Yo quería ir más al Sur todavía, a la Antártida profunda. Si viajaba hasta esas latitudes, bueno, que sea lo más extremo posible. La otra competencia es la Antarctic Race 100K Ultramarathon y tiene dos ventajas: se encuentra bien adentro del círculo polar, en el paralelo 79°, o sea dos mil kilómetros más al sur que la isla 25 de Mayo y además me ahorra días de viaje ya que solo se llega por avión. La contra, en principio, es que no es un maratón, sino una ultra de cien kilómetros. Parecía una tremenda exageración. Pero como soy amigo de los excesos, me inscribí, llené formularios con mis datos y antecedentes deportivos. Casi de inmediato recibí una lapidaria respuesta: “Gracias por tu interés, pero no hay más cupos”. No hay nada como la escasez para despertar aún más el deseo. Se me duplicaron las ganas de ir por esos cien. Extraños mecanismos de la mente para hacernos pensar que si ya no hay cupo es porque debe ser aún más fabulosa de lo que parece. ¡Y yo me estaba quedando afuera!

Ya tenía experiencia en carreras largas de montaña, con desniveles altos y paisajes de cuento. Esa variación de vistas y esfuerzos, de subidas y bajadas constantes las hace más digeribles: todo va cambiando todo el tiempo. Sin embargo, los 100K de la Antártida se hacen en terreno plano. Solo había participado en un circuito llana: la Ultra Atlántica, que une por la playa los 120 kilómetros que separan Mar del Plata de Pinamar. Aún hoy recuerdo lo tedioso de ver mar, playa y gaviotas durante eternos tramos y el amanecer más lento que viví cuando empezó a clarear. Eran las 5 de la mañana, íbamos con un pequeño pelotón de tres o cuatro corredores para el nordeste mirando la salida del sol casi frente a nuestros ojos. No había mucho con qué distraerse, ya nadie quería hablar después de una larga noche corriendo de modo que empecé a fijar la atención en esa luminosidad lenta e imperceptible que poco a poco empezaba a ganar el cielo y a dibujar a lo lejos la línea del horizonte. Del negro oscuro pasó al azul profundo, luego a un azul más claro para convertirse en un celeste fuerte, ¡y aún así no salía el sol! Tardó toda una eternidad en asomarse por el horizonte.

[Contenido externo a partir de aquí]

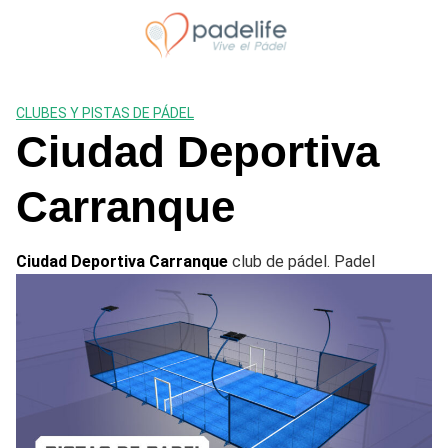
Saltar
al
contenido
CLUBES Y PISTAS DE PÁDEL
Ciudad Deportiva
Carranque
Ciudad Deportiva Carranque
club de pádel. Padel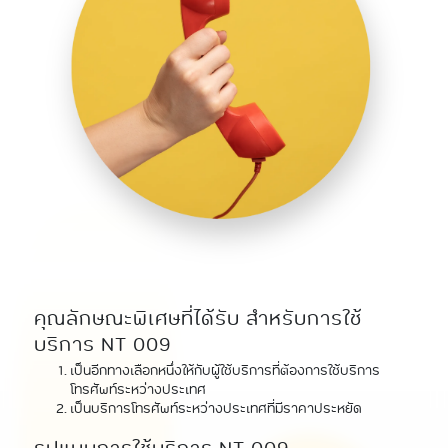
คุณลักษณะพิเศษที่ได้รับ สำหรับการใช้
บริการ NT 009
เป็นอีกทางเลือกหนึ่งให้กับผู้ใช้บริการที่ต้องการใช้บริการ
โทรศัพท์ระหว่างประเทศ
เป็นบริการโทรศัพท์ระหว่างประเทศที่มีราคาประหยัด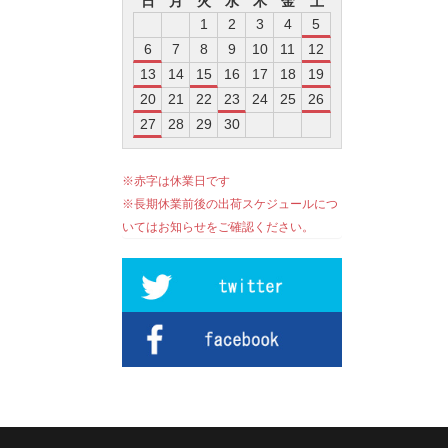
日
月
火
水
木
金
土
1
2
3
4
5
6
7
8
9
10
11
12
13
14
15
16
17
18
19
20
21
22
23
24
25
26
27
28
29
30
※赤字は休業日です
※長期休業前後の出荷スケジュールにつ
いてはお知らせをご確認ください。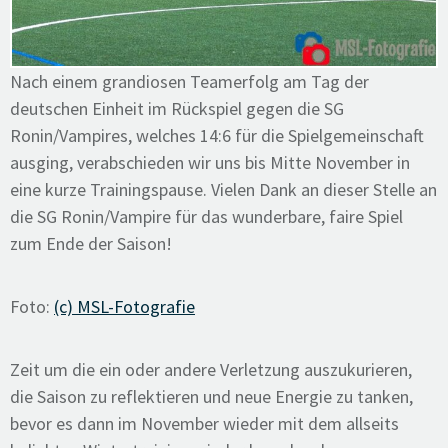
Nach einem grandiosen Teamerfolg am Tag der
deutschen Einheit im Rückspiel gegen die SG
Ronin/Vampires, welches 14:6 für die Spielgemeinschaft
ausging, verabschieden wir uns bis Mitte November in
eine kurze Trainingspause. Vielen Dank an dieser Stelle an
die SG Ronin/Vampire für das wunderbare, faire Spiel
zum Ende der Saison!
Foto:
(c) MSL-Fotografie
Zeit um die ein oder andere Verletzung auszukurieren,
die Saison zu reflektieren und neue Energie zu tanken,
bevor es dann im November wieder mit dem allseits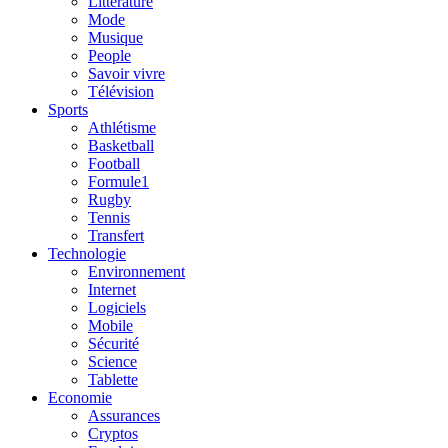
Litterature
Mode
Musique
People
Savoir vivre
Télévision
Sports
Athlétisme
Basketball
Football
Formule1
Rugby
Tennis
Transfert
Technologie
Environnement
Internet
Logiciels
Mobile
Sécurité
Science
Tablette
Economie
Assurances
Cryptos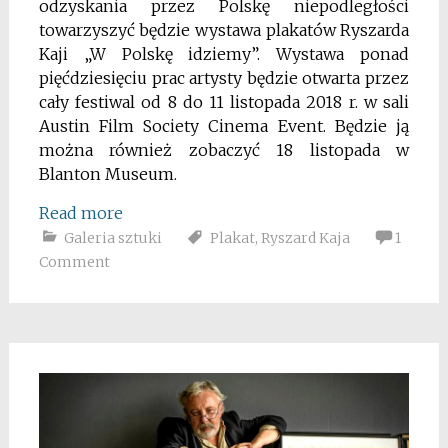
odzyskania przez Polskę niepodległości
towarzyszyć będzie wystawa plakatów Ryszarda
Kaji „W Polskę idziemy”.
Wystawa ponad
pięćdziesięciu prac artysty będzie otwarta przez
cały festiwal od 8 do 11 listopada 2018 r. w sali
Austin Film Society Cinema Event. Będzie ją
można również zobaczyć 18 listopada w
Blanton Museum.
Read more
Galeria sztuki
Plakat
,
Ryszard Kaja
1
Comment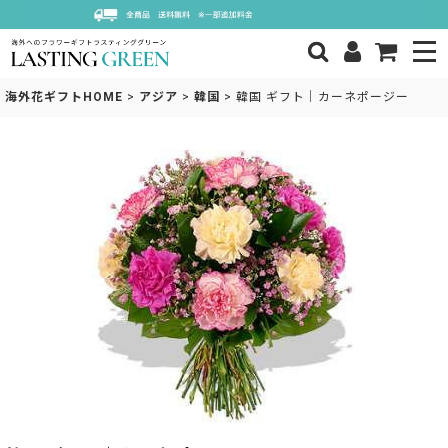
海外花ギフトHOME
>
アジア
>
韓国
>
韓国 ギフト｜カーネポージー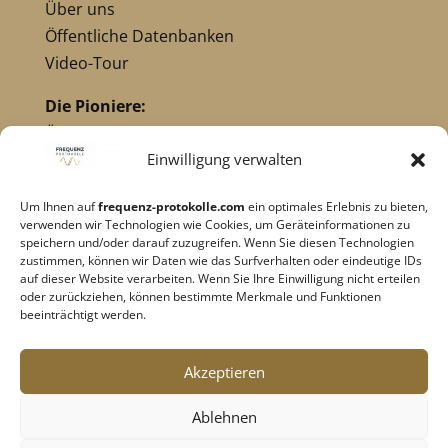
Über uns
Öffentliche Datenbanken
Video-Tour
Die Pioniere:
Übersicht Pioniere
Nikola Tesla
Einwilligung verwalten
Dr. Royal Raymond Rife
Um Ihnen auf
frequenz-protokolle.com
ein optimales Erlebnis zu bieten,
Dr. Hulda Clark
verwenden wir Technologien wie Cookies, um Geräteinformationen zu
Robert C. Beck
speichern und/oder darauf zuzugreifen. Wenn Sie diesen Technologien
zustimmen, können wir Daten wie das Surfverhalten oder eindeutige IDs
Georges Lakhovsky
auf dieser Website verarbeiten. Wenn Sie Ihre Einwilligung nicht erteilen
verwandte Pioniere
oder zurückziehen, können bestimmte Merkmale und Funktionen
beeinträchtigt werden.
Impressum
|
Datenschutz
Akzeptieren
Cookie-Richtlinie
|
AGB's
Ablehnen
Barrierefreiheit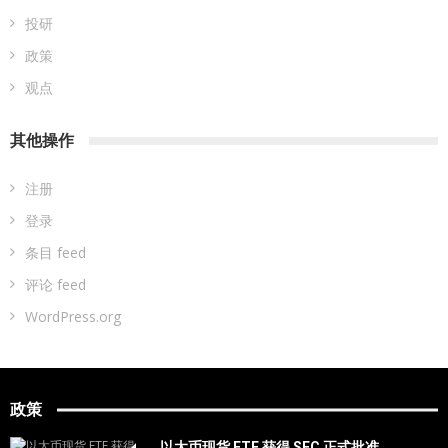
投研
政策
观点
其他操作
注册
登录
条目 feed
评论 feed
WordPress.org
政策
以太币现货 ETF 获得 SEC 正式批准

No tengo un buen recuerdo: incluso con el sol brillando, yo me apagaba. Faltaban solo treinta kilómetros y me venía cayendo lentamente. No tenía más energía por más que comía y bebía. Me di cuenta (tarde) de que me faltaba reponer sales minerales. Sin esos elementos, que no se encuentran en las bebidas isotónicas ni en la comida en la cantidad que necesitamos, el músculo se va debilitando, como un neumático que va perdiendo presión de a poco hasta que queda totalmente desinflado. Abandoné en un Puesto de Control cerca de Mar Azul. No podía moverme ni un metro más, estaba vacío.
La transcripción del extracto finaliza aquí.